Le Croisement des Cultures est né de ce constat, et d’une conviction simple : une histoire racontée depuis Lagos, Séoul ou Bogotá mérite autant d’être entendue qu’une histoire racontée depuis Paris. Pas comme curiosité exotique. Comme récit à part entière, avec ses auteurs, ses images, ses voix propres.
Nous sommes un collectif de jeunes actifs implantés à Clermont, dans l’Oise. Chaque trimestre, nous choisissons un pays. Pendant trois mois, ce pays est au centre de tout : un film projeté en séance publique, un livre lu et discuté en club, une table ronde avec ceux qui veulent pousser plus loin. Le tout gratuit, sans inscription, ouvert à qui veut venir. Notre site web prolonge cette démarche en ligne pour ceux qui ne peuvent pas se déplacer.
Notre public prioritaire, ce sont les enfants, les adolescents et les jeunes adultes des milieux populaires, ceux que les offres culturelles institutionnelles atteignent le moins, et pour qui l’absence de proposition n’est pas un choix mais une évidence qu’on finit par ne plus questionner.

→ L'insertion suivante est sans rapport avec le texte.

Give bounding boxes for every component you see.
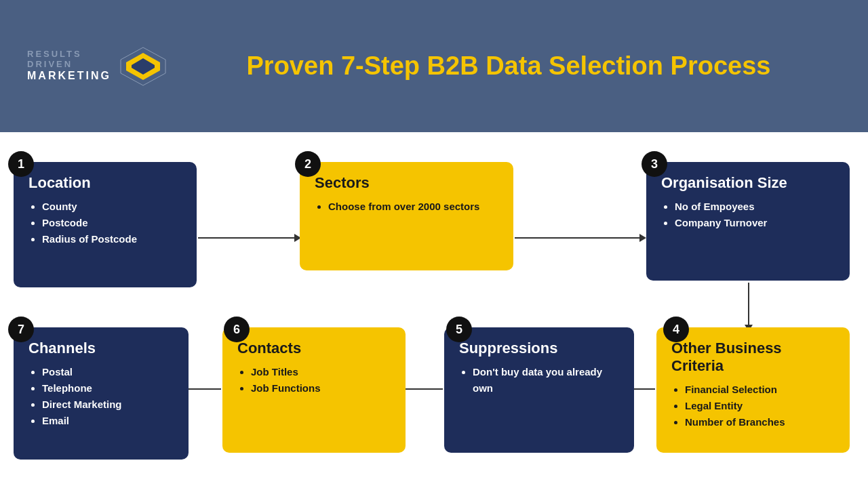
list-item: Company Turnover	[675, 215, 835, 231]
list-item: No of Empoyees	[675, 199, 835, 215]
step-circle-5: 5	[446, 317, 472, 342]
card-sectors-title: Sectors	[315, 174, 498, 192]
list-item: Direct Marketing	[42, 396, 174, 413]
arrow-1-2	[198, 237, 300, 239]
card-contacts: Contacts Job Titles Job Functions	[222, 327, 406, 453]
card-org-size-title: Organisation Size	[661, 174, 835, 192]
card-channels: Channels Postal Telephone Direct Marketi…	[14, 327, 189, 460]
card-other-biz-title: Other Business Criteria	[671, 340, 835, 375]
list-item: Email	[42, 413, 174, 429]
list-item: Telephone	[42, 380, 174, 396]
arrow-3-4	[748, 283, 749, 330]
card-location-title: Location	[28, 174, 182, 192]
list-item: Number of Branches	[685, 414, 835, 430]
step-circle-3: 3	[642, 151, 667, 177]
card-suppressions-list: Don't buy data you already own	[459, 364, 619, 396]
arrow-2-3	[515, 237, 645, 239]
logo-text: RESULTS DRIVEN MARKETING	[27, 49, 111, 82]
list-item: Radius of Postcode	[42, 231, 182, 247]
list-item: Postcode	[42, 215, 182, 231]
logo-area: RESULTS DRIVEN MARKETING	[27, 46, 217, 87]
list-item: Postal	[42, 364, 174, 380]
list-item: Financial Selection	[685, 382, 835, 398]
main-diagram: 1 Location County Postcode Radius of Pos…	[0, 132, 868, 488]
card-suppressions: Suppressions Don't buy data you already …	[444, 327, 634, 453]
card-contacts-list: Job Titles Job Functions	[237, 364, 391, 396]
logo-line2: DRIVEN	[27, 60, 111, 70]
logo-line3: MARKETING	[27, 70, 111, 82]
logo-line1: RESULTS	[27, 49, 111, 60]
list-item: County	[42, 199, 182, 215]
step-circle-7: 7	[8, 317, 34, 342]
card-org-size-list: No of Empoyees Company Turnover	[661, 199, 835, 231]
step-circle-1: 1	[8, 151, 34, 177]
card-channels-list: Postal Telephone Direct Marketing Email	[28, 364, 174, 429]
step-circle-6: 6	[224, 317, 250, 342]
list-item: Don't buy data you already own	[473, 364, 619, 396]
card-sectors: Sectors Choose from over 2000 sectors	[300, 162, 513, 270]
list-item: Choose from over 2000 sectors	[328, 199, 498, 215]
card-location-list: County Postcode Radius of Postcode	[28, 199, 182, 247]
list-item: Job Titles	[251, 364, 391, 380]
card-channels-title: Channels	[28, 340, 174, 357]
card-sectors-list: Choose from over 2000 sectors	[315, 199, 498, 215]
card-location: Location County Postcode Radius of Postc…	[14, 162, 197, 287]
card-org-size: Organisation Size No of Empoyees Company…	[646, 162, 850, 281]
step-circle-4: 4	[663, 317, 689, 342]
logo-icon	[119, 46, 167, 87]
card-contacts-title: Contacts	[237, 340, 391, 357]
card-other-biz: Other Business Criteria Financial Select…	[656, 327, 850, 453]
card-suppressions-title: Suppressions	[459, 340, 619, 357]
step-circle-2: 2	[295, 151, 321, 177]
header: RESULTS DRIVEN MARKETING Proven 7-Step B…	[0, 0, 868, 132]
card-other-biz-list: Financial Selection Legal Entity Number …	[671, 382, 835, 430]
list-item: Job Functions	[251, 380, 391, 396]
list-item: Legal Entity	[685, 398, 835, 414]
page-title: Proven 7-Step B2B Data Selection Process	[217, 52, 841, 81]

La désertification culturelle des territoires ruraux est documentée et s’accélère. Dans l’Oise, où plus de 40 % de la population vit hors des zones urbaines denses, l’offre reste structurellement concentrée dans les pôles urbains. Ce que ça produit, ce n’est pas seulement un manque de cinémas ou de médiathèques. C’est un rétrécissement progressif du champ des possibles pour ceux qui y grandissent : moins de références, moins de rencontres, moins d’espaces pour se demander ce que le reste du monde pense, fait, raconte. L’association n’est pas là pour « combler un retard ». Elle est là pour affirmer qu’il n’y a pas de hiérarchie entre les territoires ni entre les cultures.

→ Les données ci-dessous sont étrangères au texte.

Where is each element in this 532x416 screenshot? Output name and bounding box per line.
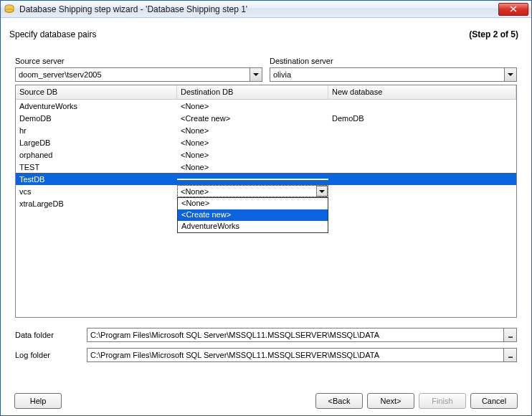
cell-source: orphaned xyxy=(16,150,177,160)
step-indicator: (Step 2 of 5) xyxy=(469,29,518,39)
destination-dropdown[interactable]: <None><Create new>AdventureWorks xyxy=(177,197,328,233)
destination-server-combo[interactable]: olivia xyxy=(270,67,517,82)
cell-newdb xyxy=(328,130,516,131)
cell-newdb xyxy=(328,203,516,204)
next-button[interactable]: Next> xyxy=(367,393,414,409)
column-header-source[interactable]: Source DB xyxy=(16,85,177,99)
cell-source: AdventureWorks xyxy=(16,101,177,111)
cell-source: hr xyxy=(16,126,177,136)
table-row[interactable]: AdventureWorks<None> xyxy=(16,100,516,112)
cell-source: vcs xyxy=(16,186,177,197)
cell-newdb xyxy=(328,142,516,143)
cell-newdb xyxy=(328,166,516,168)
table-row[interactable]: DemoDB<Create new>DemoDB xyxy=(16,112,516,124)
source-server-dropdown-button[interactable] xyxy=(250,68,262,81)
destination-cell-editor[interactable]: <None> xyxy=(177,185,328,197)
cell-source: xtraLargeDB xyxy=(16,199,177,209)
cancel-button[interactable]: Cancel xyxy=(470,393,518,409)
table-row[interactable]: TestDB xyxy=(16,173,516,185)
finish-button: Finish xyxy=(419,393,466,409)
button-bar: Help <Back Next> Finish Cancel xyxy=(0,393,532,409)
window-title: Database Shipping step wizard - 'Databas… xyxy=(19,4,498,14)
cell-destination[interactable]: <None> xyxy=(177,126,328,136)
table-row[interactable]: hr<None> xyxy=(16,124,516,136)
cell-source: TEST xyxy=(16,162,177,172)
data-folder-value: C:\Program Files\Microsoft SQL Server\MS… xyxy=(87,331,503,339)
cell-destination[interactable] xyxy=(177,179,328,180)
close-icon xyxy=(510,6,517,12)
log-folder-browse-button[interactable]: ... xyxy=(503,349,516,361)
destination-server-dropdown-button[interactable] xyxy=(504,68,516,81)
cell-source: DemoDB xyxy=(16,113,177,123)
back-button[interactable]: <Back xyxy=(315,393,363,409)
source-server-value: doom_server\tserv2005 xyxy=(16,70,250,79)
cell-newdb xyxy=(328,179,516,180)
log-folder-input[interactable]: C:\Program Files\Microsoft SQL Server\MS… xyxy=(87,348,517,362)
dropdown-option[interactable]: <None> xyxy=(178,198,328,209)
cell-source: LargeDB xyxy=(16,138,177,148)
data-folder-label: Data folder xyxy=(15,331,87,339)
source-server-label: Source server xyxy=(15,57,262,65)
dropdown-option[interactable]: <Create new> xyxy=(178,209,328,221)
cell-source: TestDB xyxy=(16,174,177,184)
cell-destination[interactable]: <Create new> xyxy=(177,113,328,123)
app-icon xyxy=(4,4,15,15)
page-instruction: Specify database pairs xyxy=(9,29,96,39)
source-server-combo[interactable]: doom_server\tserv2005 xyxy=(15,67,262,82)
cell-newdb xyxy=(328,154,516,156)
cell-newdb: DemoDB xyxy=(328,113,516,123)
destination-server-value: olivia xyxy=(270,70,504,79)
log-folder-label: Log folder xyxy=(15,351,87,359)
chevron-down-icon xyxy=(253,73,259,76)
table-row[interactable]: TEST<None> xyxy=(16,161,516,173)
cell-newdb xyxy=(328,191,516,192)
chevron-down-icon xyxy=(508,73,513,76)
column-header-newdb[interactable]: New database xyxy=(328,85,516,99)
cell-destination[interactable]: <None> xyxy=(177,138,328,148)
dropdown-option[interactable]: AdventureWorks xyxy=(178,221,328,232)
cell-destination[interactable]: <None> xyxy=(177,150,328,160)
cell-newdb xyxy=(328,105,516,107)
data-folder-input[interactable]: C:\Program Files\Microsoft SQL Server\MS… xyxy=(87,328,517,342)
help-button[interactable]: Help xyxy=(14,393,62,409)
table-row[interactable]: orphaned<None> xyxy=(16,148,516,161)
destination-server-label: Destination server xyxy=(270,57,517,65)
column-header-destination[interactable]: Destination DB xyxy=(177,85,328,99)
cell-destination[interactable]: <None> xyxy=(177,162,328,172)
cell-destination[interactable]: <None> xyxy=(177,101,328,111)
database-pairs-grid[interactable]: Source DB Destination DB New database Ad… xyxy=(15,85,517,318)
grid-header: Source DB Destination DB New database xyxy=(16,85,516,100)
data-folder-browse-button[interactable]: ... xyxy=(503,328,516,341)
log-folder-value: C:\Program Files\Microsoft SQL Server\MS… xyxy=(87,351,503,359)
close-button[interactable] xyxy=(498,3,528,16)
table-row[interactable]: LargeDB<None> xyxy=(16,136,516,148)
chevron-down-icon xyxy=(319,190,325,193)
destination-cell-value: <None> xyxy=(178,187,316,196)
destination-cell-dropdown-button[interactable] xyxy=(316,186,328,197)
titlebar: Database Shipping step wizard - 'Databas… xyxy=(1,1,531,18)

Notre modèle repose sur trois partis pris que peu d’acteurs culturels institutionnels peuvent tenir simultanément. La gratuité totale d’abord : aucun événement payant, aucune adhésion obligatoire. L’ancrage local ensuite : on s’installe là où les autres ne vont pas, dans des villes moyennes rurales où l’offre associative culturelle est quasi inexistante. Et la co-construction avec les jeunes enfin : les contenus produits vidéos, comptes-rendus de lecture, débats partent de leurs mots, pas des nôtres.

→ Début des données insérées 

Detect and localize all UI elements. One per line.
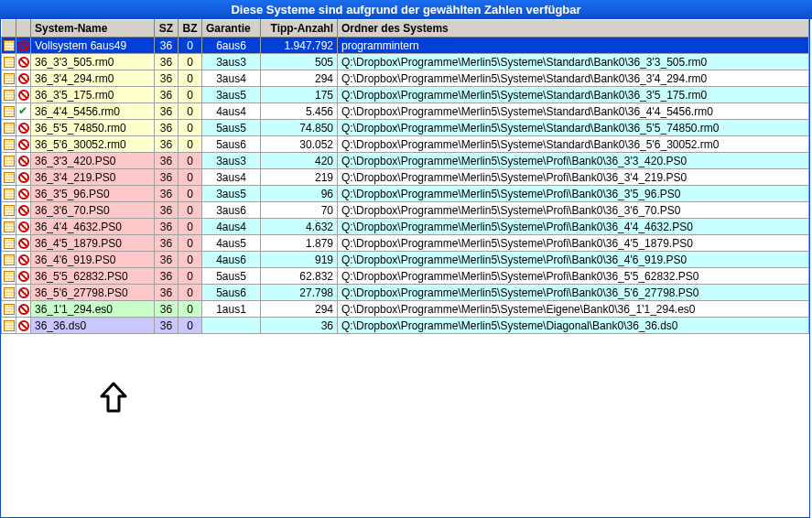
table-row[interactable]: 36_4'4_5456.rm03604aus45.456Q:\Dropbox\P…	[2, 103, 809, 120]
cell-sz: 36	[155, 153, 179, 169]
no-entry-icon	[18, 271, 29, 282]
cell-name: 36_3'5_96.PS0	[31, 186, 155, 202]
cell-name: 36_4'5_1879.PS0	[31, 235, 155, 252]
no-entry-icon	[18, 205, 29, 216]
header-tip[interactable]: Tipp-Anzahl	[261, 20, 338, 38]
cell-bz: 0	[179, 186, 202, 202]
table-row[interactable]: 36_5'6_30052.rm03605aus630.052Q:\Dropbox…	[2, 136, 809, 153]
table-row[interactable]: 36_4'6_919.PS03604aus6919Q:\Dropbox\Prog…	[2, 252, 809, 268]
cell-garantie: 3aus3	[202, 54, 261, 70]
row-status-icon	[16, 186, 31, 202]
row-icon	[2, 70, 16, 87]
cell-ordner: Q:\Dropbox\Programme\Merlin5\Systeme\Eig…	[338, 301, 809, 318]
row-status-icon	[16, 169, 31, 186]
cell-sz: 36	[155, 70, 179, 87]
cell-sz: 36	[155, 301, 179, 318]
no-entry-icon	[18, 238, 29, 249]
cell-sz: 36	[155, 318, 179, 334]
cell-bz: 0	[179, 219, 202, 235]
row-icon	[2, 54, 16, 70]
cell-tipp: 505	[261, 54, 338, 70]
cell-name: 36_3'4_219.PS0	[31, 169, 155, 186]
table-row[interactable]: 36_5'5_74850.rm03605aus574.850Q:\Dropbox…	[2, 120, 809, 136]
header-icon2[interactable]	[16, 20, 31, 38]
header-gar[interactable]: Garantie	[202, 20, 261, 38]
cell-garantie: 1aus1	[202, 301, 261, 318]
no-entry-icon	[18, 320, 29, 331]
table-row[interactable]: 36_36.ds036036Q:\Dropbox\Programme\Merli…	[2, 318, 809, 334]
cell-tipp: 1.879	[261, 235, 338, 252]
no-entry-icon	[18, 40, 29, 51]
cell-tipp: 30.052	[261, 136, 338, 153]
cell-bz: 0	[179, 87, 202, 103]
cell-sz: 36	[155, 103, 179, 120]
systems-table[interactable]: System-Name SZ BZ Garantie Tipp-Anzahl O…	[1, 19, 809, 334]
cell-ordner: Q:\Dropbox\Programme\Merlin5\Systeme\Pro…	[338, 202, 809, 219]
row-icon	[2, 87, 16, 103]
row-status-icon	[16, 70, 31, 87]
title-bar: Diese Systeme sind aufgrund der gewählte…	[0, 0, 812, 19]
notepad-icon	[4, 287, 15, 298]
cell-tipp: 70	[261, 202, 338, 219]
header-name[interactable]: System-Name	[31, 20, 155, 38]
table-row[interactable]: Vollsystem 6aus493606aus61.947.792progra…	[2, 38, 809, 54]
notepad-icon	[4, 90, 15, 101]
cell-name: 36_36.ds0	[31, 318, 155, 334]
cell-tipp: 5.456	[261, 103, 338, 120]
cell-name: 36_4'6_919.PS0	[31, 252, 155, 268]
cell-bz: 0	[179, 120, 202, 136]
cell-name: 36_1'1_294.es0	[31, 301, 155, 318]
table-row[interactable]: 36_3'5_175.rm03603aus5175Q:\Dropbox\Prog…	[2, 87, 809, 103]
checkmark-icon	[18, 106, 29, 117]
cell-bz: 0	[179, 136, 202, 153]
cell-garantie: 3aus4	[202, 70, 261, 87]
cell-ordner: Q:\Dropbox\Programme\Merlin5\Systeme\Dia…	[338, 318, 809, 334]
header-icon1[interactable]	[2, 20, 16, 38]
header-ord[interactable]: Ordner des Systems	[338, 20, 809, 38]
cell-garantie: 4aus4	[202, 219, 261, 235]
arrow-pointer-icon	[98, 382, 129, 413]
table-row[interactable]: 36_1'1_294.es03601aus1294Q:\Dropbox\Prog…	[2, 301, 809, 318]
header-row[interactable]: System-Name SZ BZ Garantie Tipp-Anzahl O…	[2, 20, 809, 38]
table-row[interactable]: 36_3'4_294.rm03603aus4294Q:\Dropbox\Prog…	[2, 70, 809, 87]
cell-bz: 0	[179, 38, 202, 54]
cell-tipp: 919	[261, 252, 338, 268]
cell-garantie: 4aus6	[202, 252, 261, 268]
notepad-icon	[4, 189, 15, 200]
cell-tipp: 4.632	[261, 219, 338, 235]
row-status-icon	[16, 103, 31, 120]
no-entry-icon	[18, 90, 29, 101]
cell-garantie: 5aus6	[202, 136, 261, 153]
cell-tipp: 74.850	[261, 120, 338, 136]
cell-garantie: 5aus5	[202, 120, 261, 136]
table-row[interactable]: 36_5'6_27798.PS03605aus627.798Q:\Dropbox…	[2, 285, 809, 301]
table-row[interactable]: 36_3'3_505.rm03603aus3505Q:\Dropbox\Prog…	[2, 54, 809, 70]
notepad-icon	[4, 123, 15, 134]
cell-bz: 0	[179, 285, 202, 301]
notepad-icon	[4, 156, 15, 167]
row-icon	[2, 285, 16, 301]
table-row[interactable]: 36_3'5_96.PS03603aus596Q:\Dropbox\Progra…	[2, 186, 809, 202]
row-icon	[2, 38, 16, 54]
row-icon	[2, 301, 16, 318]
notepad-icon	[4, 221, 15, 232]
cell-sz: 36	[155, 235, 179, 252]
cell-ordner: Q:\Dropbox\Programme\Merlin5\Systeme\Pro…	[338, 268, 809, 285]
row-icon	[2, 169, 16, 186]
header-sz[interactable]: SZ	[155, 20, 179, 38]
cell-bz: 0	[179, 235, 202, 252]
row-status-icon	[16, 301, 31, 318]
table-row[interactable]: 36_3'6_70.PS03603aus670Q:\Dropbox\Progra…	[2, 202, 809, 219]
table-row[interactable]: 36_4'5_1879.PS03604aus51.879Q:\Dropbox\P…	[2, 235, 809, 252]
table-row[interactable]: 36_5'5_62832.PS03605aus562.832Q:\Dropbox…	[2, 268, 809, 285]
table-row[interactable]: 36_3'4_219.PS03603aus4219Q:\Dropbox\Prog…	[2, 169, 809, 186]
row-status-icon	[16, 54, 31, 70]
table-row[interactable]: 36_3'3_420.PS03603aus3420Q:\Dropbox\Prog…	[2, 153, 809, 169]
notepad-icon	[4, 205, 15, 216]
cell-sz: 36	[155, 252, 179, 268]
no-entry-icon	[18, 139, 29, 150]
header-bz[interactable]: BZ	[179, 20, 202, 38]
table-row[interactable]: 36_4'4_4632.PS03604aus44.632Q:\Dropbox\P…	[2, 219, 809, 235]
cell-sz: 36	[155, 38, 179, 54]
notepad-icon	[4, 139, 15, 150]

Le Conseil départemental de l’Oise a fait de l’égalité des chances territoriale l’un de ses axes stratégiques 2022–2028. Le Croisement des Cultures s’inscrit directement dans cette orientation, et le fait à un coût marginal pour la collectivité. Un soutien départemental nous permettrait de financer les droits de diffusion des films pour tenir notre programmation sur la durée, de disposer d’un local fixe à Clermont pour ancrer notre présence et développer nos partenariats locaux, d’accéder au réseau des bibliothèques départementales pour enrichir le club de lecture, et de structurer notre équipe bénévole à travers le dispositif Service Civique.
Nous sollicitons une subvention de fonctionnement annuelle de 4 500 euros pour l’exercice 2025–2026, ainsi qu’un partenariat de mise en réseau avec les structures associatives et culturelles du département. Cette somme couvrirait les droits de diffusion, les supports de communication locale et la maintenance du site web. Pas les ressources humaines nous fonctionnons entièrement sur la base du bénévolat, et entendons continuer.
Nous ne demandons pas à être pris en charge. Nous demandons à être soutenus le temps de prouver que ce projet tient debout parce qu’il tient déjà.